• [What to produce]: Across the material below, count the lines that include the word "vous" and give only that count.

------------

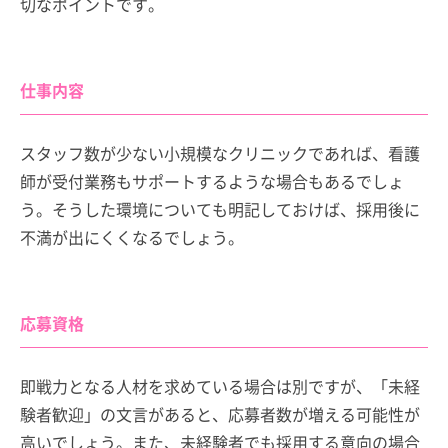
切なポイントです。
仕事内容
スタッフ数が少ない小規模なクリニックであれば、看護
師が受付業務もサポートするような場合もあるでしょ
う。そうした環境についても明記しておけば、採用後に
不満が出にくくなるでしょう。
応募資格
即戦力となる人材を求めている場合は別ですが、「未経
験者歓迎」の文言があると、応募者数が増える可能性が
高いでしょう。また、未経験者でも採用する意向の場合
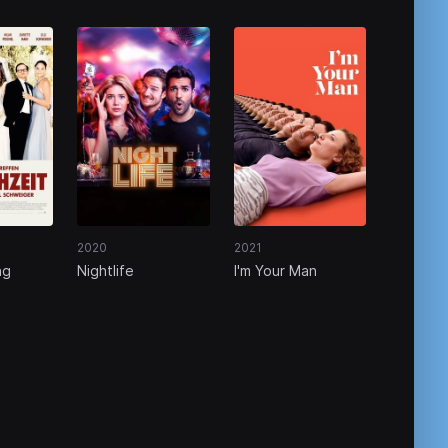
2020
2021
g‎
Nightlife
I'm Your Man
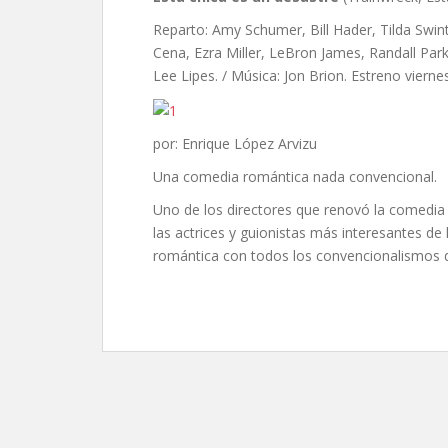
Reparto: Amy Schumer, Bill Hader, Tilda Swin
Cena, Ezra Miller, LeBron James, Randall Park
Lee Lipes. / Música: Jon Brion. Estreno viern
por: Enrique López Arvizu
Una comedia romántica nada convencional.
Uno de los directores que renovó la comedi
las actrices y guionistas más interesantes de 
romántica con todos los convencionalismos 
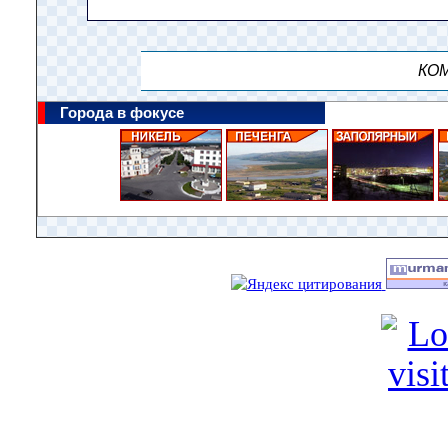
КОМ
Города в фокусе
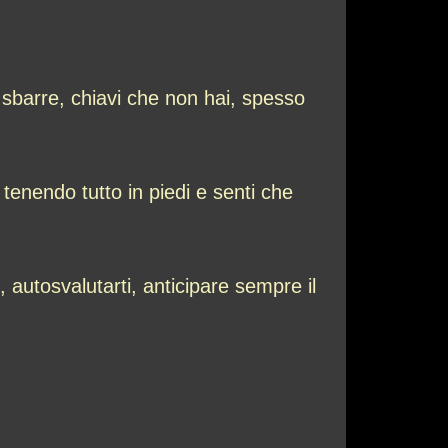
i, sbarre, chiavi che non hai, spesso
tenendo tutto in piedi e senti che
 autosvalutarti, anticipare sempre il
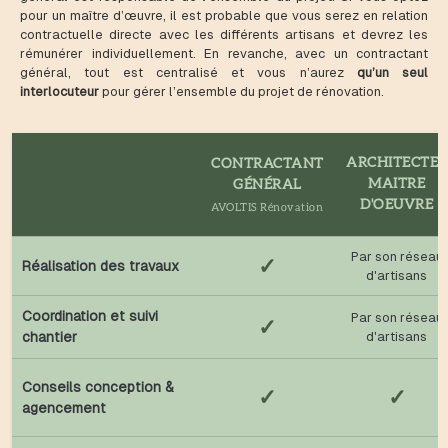
pour un maître d’œuvre, il est probable que vous serez en relation
contractuelle directe avec les différents artisans et devrez les
rémunérer individuellement. En revanche, avec un contractant
général, tout est centralisé et vous n’aurez
qu’un seul
interlocuteur
pour gérer l’ensemble du projet de rénovation.
ARCHITECTE -
CONTRACTANT
MAITRE
GÉNÉRAL
D'OEUVRE
AVOLTIS Rénovation
Par son réseau
✓
Réalisation des travaux
d'artisans
Coordination et suivi
Par son réseau
✓
chantier
d'artisans
Conseils conception &
✓
✓
agencement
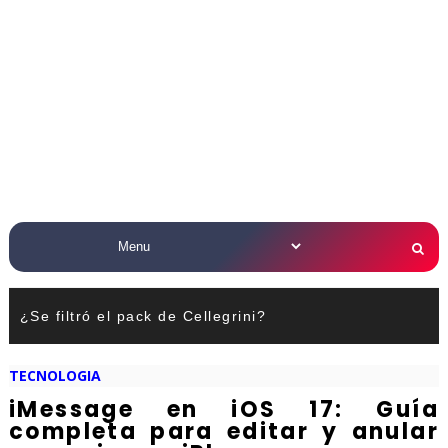
¿Se filtró el pack de Cellegrini?
TECNOLOGIA
iMessage en iOS 17: Guía
completa para editar y anular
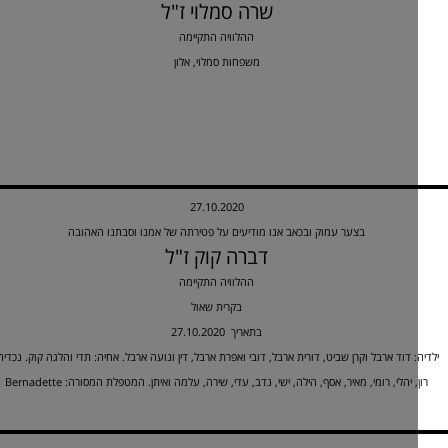
שרה סמלוי ז"ל
ההלוויה התקיימה
משפחות סמלוי, אלון
27.10.2020
בצער עמוק ובכאב אנו מודיעים על פטירתה של אמנו וסבתנו האהובה
דברה קוק ז"ל
ההלוויה התקיימה
בקרית שאול
27.10.2020 בתאריך
: דוד ארבל וקרן שביט, דורית ארבל, דובי ואפרת ארבל, דין ונועה ארבל. אחיה: תדי והלגה קוק. נכדיה:
, יהלי, רומי, מאיר, אסף, הילה, ישי, נדב, עדי, שירה, עלמה ואיתן. המטפלת המסורה: Bernadette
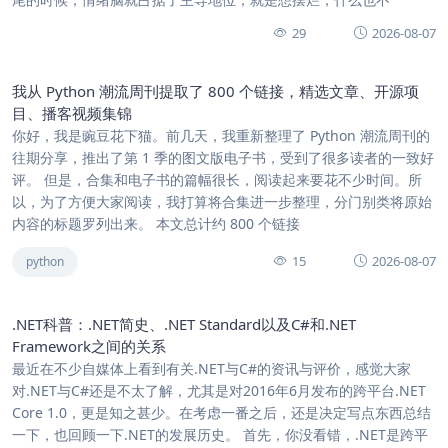
29
2026-08-07
我从 Python 潮流周刊提取了 800 个链接，精选文章、开源项
目、播客视频集锦
你好，我是豌豆花下猫。前几天，我重新整理了 Python 潮流周刊的
往期分享，推出了第 1 季的图文版电子书，受到了很多读者的一致好
评。 但是，合集和电子书的篇幅很长，阅读起来要花不少时间。所
以，为了方便大家阅读，我打算将合集进一步整理，分门别类将原始
内容的标题罗列出来。 本文总计约 800 个链接
15
2026-08-07
python
.NET科普：.NET简史、.NET Standard以及C#和.NET
Framework之间的关系
最近在不少自媒体上看到有关.NET与C#的资讯与评价，感觉大家
对.NET与C#还是不太了解，尤其是对2016年6月发布的跨平台.NET
Core 1.0，更是知之甚少。在考虑一番之后，还是决定写点东西总结
一下，也回顾一下.NET的发展历史。 首先，你没看错，.NET是跨平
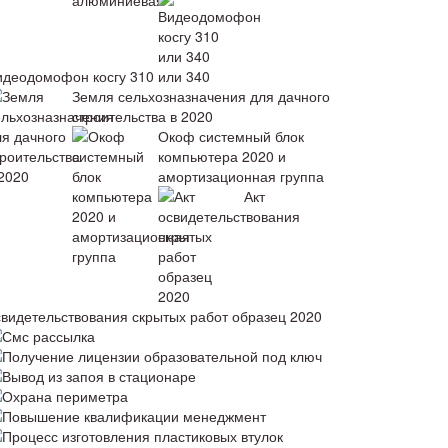
идеодомофон косгу 310 или 340
Земля сельхозназначения для дачного
строительства в 2020
Окоф системный блок
компьютера 2020 и
амортизационная группа
Акт
свидетельствования скрытых работ образец 2020
Смс рассылка
Получение лицензии образовательной под ключ
Вывод из запоя в стационаре
Охрана периметра
Повышение квалификации менеджмент
Процесс изготовления пластиковых втулок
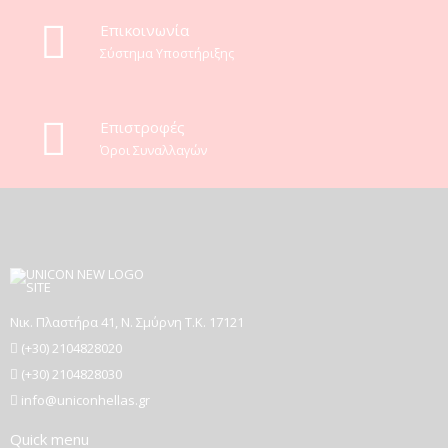
Eπικοινωνία
Σύστημα Υποστήριξης
Επιστροφές
Όροι Συναλλαγών
Νικ. Πλαστήρα 41, Ν. Σμύρνη T.K. 17121
(+30) 2104828020
(+30) 2104828030
info@uniconhellas.gr
Quick menu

------------

• [Output for this exercise]: 2